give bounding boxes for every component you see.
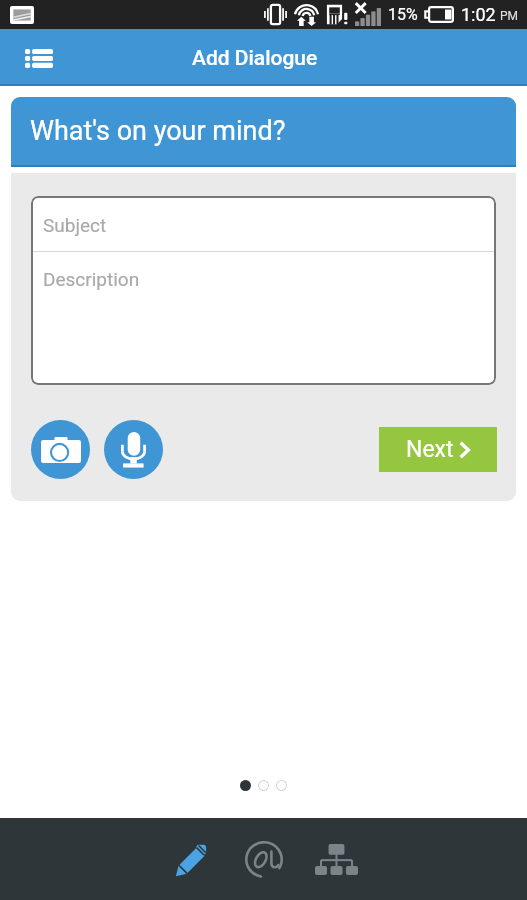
staticText: Next bbox=[406, 436, 454, 463]
staticText: Subject bbox=[43, 214, 107, 236]
button[interactable]: Hierarchy bbox=[300, 823, 373, 896]
button[interactable]: Next bbox=[379, 427, 497, 472]
button[interactable]: Menu bbox=[15, 34, 63, 82]
button[interactable]: Record audio bbox=[104, 420, 163, 479]
button[interactable]: Compose dialogue bbox=[154, 823, 227, 896]
button[interactable]: Page 3 bbox=[276, 780, 287, 791]
button[interactable]: Page 2 bbox=[258, 780, 269, 791]
staticText: 15% bbox=[388, 5, 418, 24]
button[interactable]: Page 1 bbox=[240, 780, 251, 791]
staticText: What's on your mind? bbox=[30, 115, 286, 147]
staticText: PM bbox=[500, 9, 519, 23]
staticText: 1:02 bbox=[461, 4, 496, 25]
staticText: Add Dialogue bbox=[192, 46, 318, 71]
staticText: Description bbox=[43, 268, 140, 290]
button[interactable]: Take photo bbox=[31, 420, 90, 479]
button[interactable]: Mentions bbox=[227, 823, 300, 896]
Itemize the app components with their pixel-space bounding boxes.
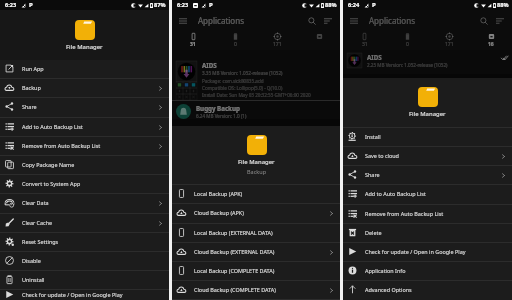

Exercise objective: Go through the listing above and return each line that includes the word "Page".

Response:
button[interactable]: Page 3 bbox=[276, 780, 287, 791]
button[interactable]: Page 2 bbox=[258, 780, 269, 791]
button[interactable]: Page 1 bbox=[240, 780, 251, 791]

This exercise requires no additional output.